府中市美術館で、いま『生誕130年記念 藤田嗣治展 −東と西を結ぶ絵画−』を開催中だ。
昨年12月に小栗康平監督の映画『FOUJITA』を観た。
この映画は、友人の照明技師・ツカヤマさんが制作に関わったことから観たのだが、それがきっかけで藤田嗣治に興味が湧き、東京国立近代美術館での「特集:藤田嗣治、全所蔵作品展示」企画にも行ったし、近藤史人さんが書いた『藤田嗣治「異邦人」の生涯』という文庫本も読んだし、先日、ツカヤマさんから頂いた小栗康平監督の新書『じっとしている唄』も読んだ。
そんな経緯もあって、府中市美術館でのこの展覧会も、ぜひ行ってみたいと開催予告されたときから思っていた。
たまたま、木曜日の夕方、府中方面に出掛けることがあったので、帰りに美術館に寄った。

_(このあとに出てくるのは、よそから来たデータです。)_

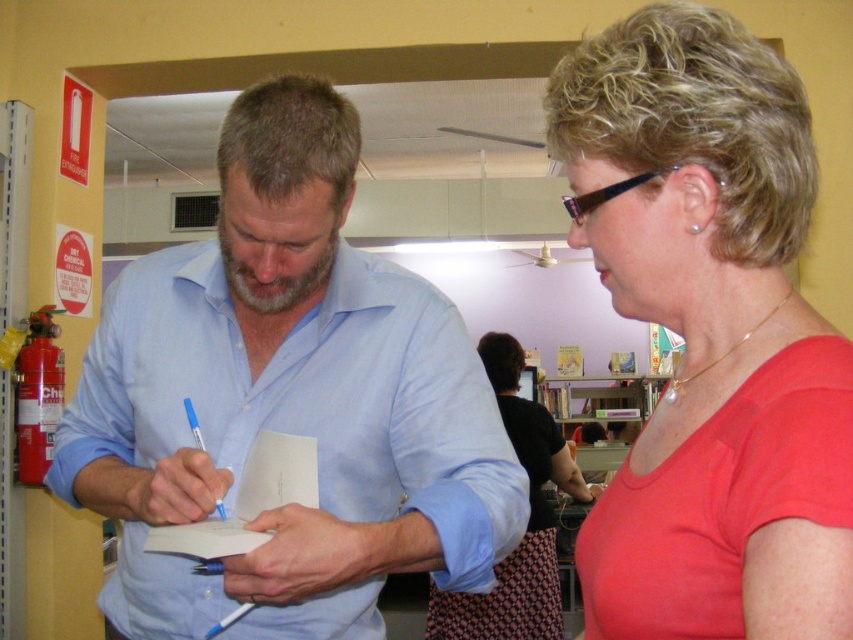 You are standing in the bookstore and want to reach the point marked as point (364, 465). The path to this point is 1.12 meters long. If your walking speed is 0.5 meters per second, how many seconds will it take you to reach the point?

The path to point (364, 465) is 1.12 meters long. At a speed of 0.5 meters per second, it will take 2.24 seconds to reach the point.

You are an interior designer assessing the layout of this bookstore. You notice the matte red shirt at center and the wooden bookshelf at center. Which object takes up more horizontal space in the scene?

The wooden bookshelf at center takes up more horizontal space because its width is greater than the matte red shirt at center.

You are standing at the entrance of the bookstore and want to ask the person in the blue shirt at center a question. However, you notice another person wearing a matte red shirt at center. Which individual should you approach first to ensure you can reach them without going around others?

You should approach the blue shirt at center first because the matte red shirt at center is behind it, so you can reach the blue shirt at center directly without needing to go around anyone. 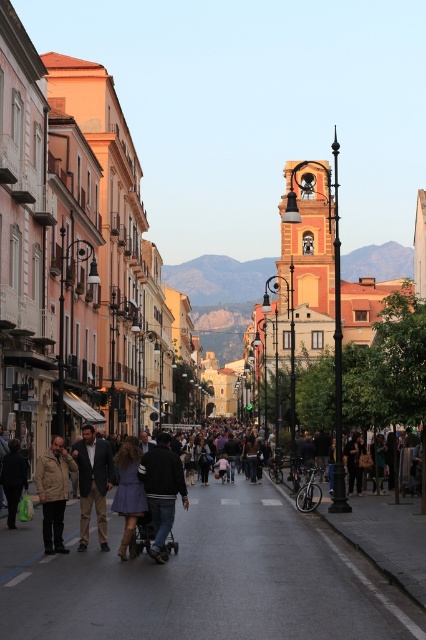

画家・藤田嗣治(ふじた・つぐはる・1886−1968年)が、24歳当時の東京美術学校での作品から、26歳でパリに渡り、試行錯誤の末に生み出した独自の画風で一躍パリの寵児となる、乳白色の下地に日本画用の絵筆で墨の線を引く繊細な彼独特の作風の裸婦画や猫の絵の数々。
そして、有名な戦争画「アッツ島玉砕」や「サイパン島同胞臣節を全うす」などの絵画の展示、その戦争協力責任から、晩年、追われるように日本を去り、再びフランスに移住しキリスト教に改宗後、礼拝堂の建設と壁画制作に打ち込んだ作品など、いままで未公開の作品や藤田の大作を含む約110点が展示されていた。
実に見応えのある作品が多くあり、何度も作品の前で、暫し、藤田の心境に思いを馳せる鑑賞となった。
僕が藤田嗣治の絵を前にしたとき、彼が描く人物の「目」というか「目力」が、僕は何とも言えぬ不思議さと、その力強さと、そして魅力を感じる。
日本画壇では嫌われた藤田嗣治ではあるが、僕は藤田嗣治の絵が好きだ。